J'ai toujours détesté quand Davis se laissait pousser la barbe. Attends, pourquoi est-ce que je pense à lui ? Je chasse cette idée. Pas ce soir.
Je me redresse, agrippant le bord du bar. Il m'a vue le regarder. Non, pas regarder - fixer. Comme une ado.
C'est tellement gênant.
« Voici votre verre, mademoiselle. » Le barman me tend mon verre.
Sans réfléchir, je le prends et le descends d'un trait.
Mauvaise idée. Ma gorge me brûle.
Cette fois, je vais boire plus doucement.
« Salut, jolie demoiselle. » Quelqu'un s'assoit à côté de moi. « Ça a fait mal quand tu es tombée ? »
Je fronce les sourcils. Tombée ? De quoi il parle ?
Je ne dis rien, mais je le regarde par curiosité. Il a de longs cheveux bruns et des yeux marron profond. Il a un sourire chaleureux qui plairait à pas mal de filles.
« Tu sais, du ciel. Parce qu'une femme aussi belle que toi ne peut être qu'un ange. »
J'ouvre la bouche mais aucun son n'en sort. Pourquoi est-ce que je me sens si mal à l'aise ce soir ? Je ne peux pas avoir un moment de répit ? Je cherche le barman du regard pour qu'il m'aide, mais il n'est pas là. Super. Comment je vais me sortir de là maintenant ?
« Écoute, tu as l'air... »
« Beau gosse ? Je sais que je suis beau gosse. On est tous les deux canons. On pourrait en faire quelque chose. » Il sourit.
« Stuart, tu n'as rien de mieux à faire que d'embêter cette demoiselle avec tes techniques de drague ringardes ? » Une voix chaude et grave, légèrement rauque, s'élève au-dessus de moi. Wow, cette voix est incroyable.
Il fait chaud ici, non ? Peut-être que c'est à cause des deux verres ou parce qu'il est si proche que je peux sentir la chaleur de son corps.

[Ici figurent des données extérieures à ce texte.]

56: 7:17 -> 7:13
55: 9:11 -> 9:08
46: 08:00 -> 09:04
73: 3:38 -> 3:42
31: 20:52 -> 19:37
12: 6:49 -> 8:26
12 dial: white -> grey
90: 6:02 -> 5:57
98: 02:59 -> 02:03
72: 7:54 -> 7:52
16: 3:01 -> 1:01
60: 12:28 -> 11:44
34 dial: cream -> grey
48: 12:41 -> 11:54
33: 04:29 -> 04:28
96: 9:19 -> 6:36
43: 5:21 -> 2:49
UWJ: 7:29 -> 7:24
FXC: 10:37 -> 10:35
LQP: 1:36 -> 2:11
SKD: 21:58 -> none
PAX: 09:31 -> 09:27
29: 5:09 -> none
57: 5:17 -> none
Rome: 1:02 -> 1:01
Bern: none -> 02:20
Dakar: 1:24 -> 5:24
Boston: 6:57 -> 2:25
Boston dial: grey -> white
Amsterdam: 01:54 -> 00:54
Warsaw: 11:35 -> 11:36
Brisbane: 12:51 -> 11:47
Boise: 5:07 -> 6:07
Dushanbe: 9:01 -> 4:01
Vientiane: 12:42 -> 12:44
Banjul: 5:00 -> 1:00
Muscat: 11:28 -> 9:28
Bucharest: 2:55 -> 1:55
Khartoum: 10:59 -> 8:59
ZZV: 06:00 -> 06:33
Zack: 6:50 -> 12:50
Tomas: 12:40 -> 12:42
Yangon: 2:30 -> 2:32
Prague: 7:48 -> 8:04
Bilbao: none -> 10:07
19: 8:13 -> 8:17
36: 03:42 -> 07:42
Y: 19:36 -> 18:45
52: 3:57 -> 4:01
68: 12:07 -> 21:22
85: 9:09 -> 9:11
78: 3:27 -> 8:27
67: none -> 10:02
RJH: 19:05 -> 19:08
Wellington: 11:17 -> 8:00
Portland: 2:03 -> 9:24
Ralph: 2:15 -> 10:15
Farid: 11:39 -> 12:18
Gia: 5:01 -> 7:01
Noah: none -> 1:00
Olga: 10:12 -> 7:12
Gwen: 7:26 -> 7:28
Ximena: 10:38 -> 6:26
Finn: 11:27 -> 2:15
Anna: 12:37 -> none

Je me sens excitée et nerveuse.
L'autre homme rit. « Levi, tu ne parlais pas à une blonde tout à l'heure ? Arrête de nous déranger. »
Il me parle ? Oh non, je crois que oui. Dis quelque chose, n'importe quoi.
Stuart a l'air déçu. Il s'apprête à dire quelque chose quand il aperçoit une fille brune assise dans le coin du bar, pas loin de moi.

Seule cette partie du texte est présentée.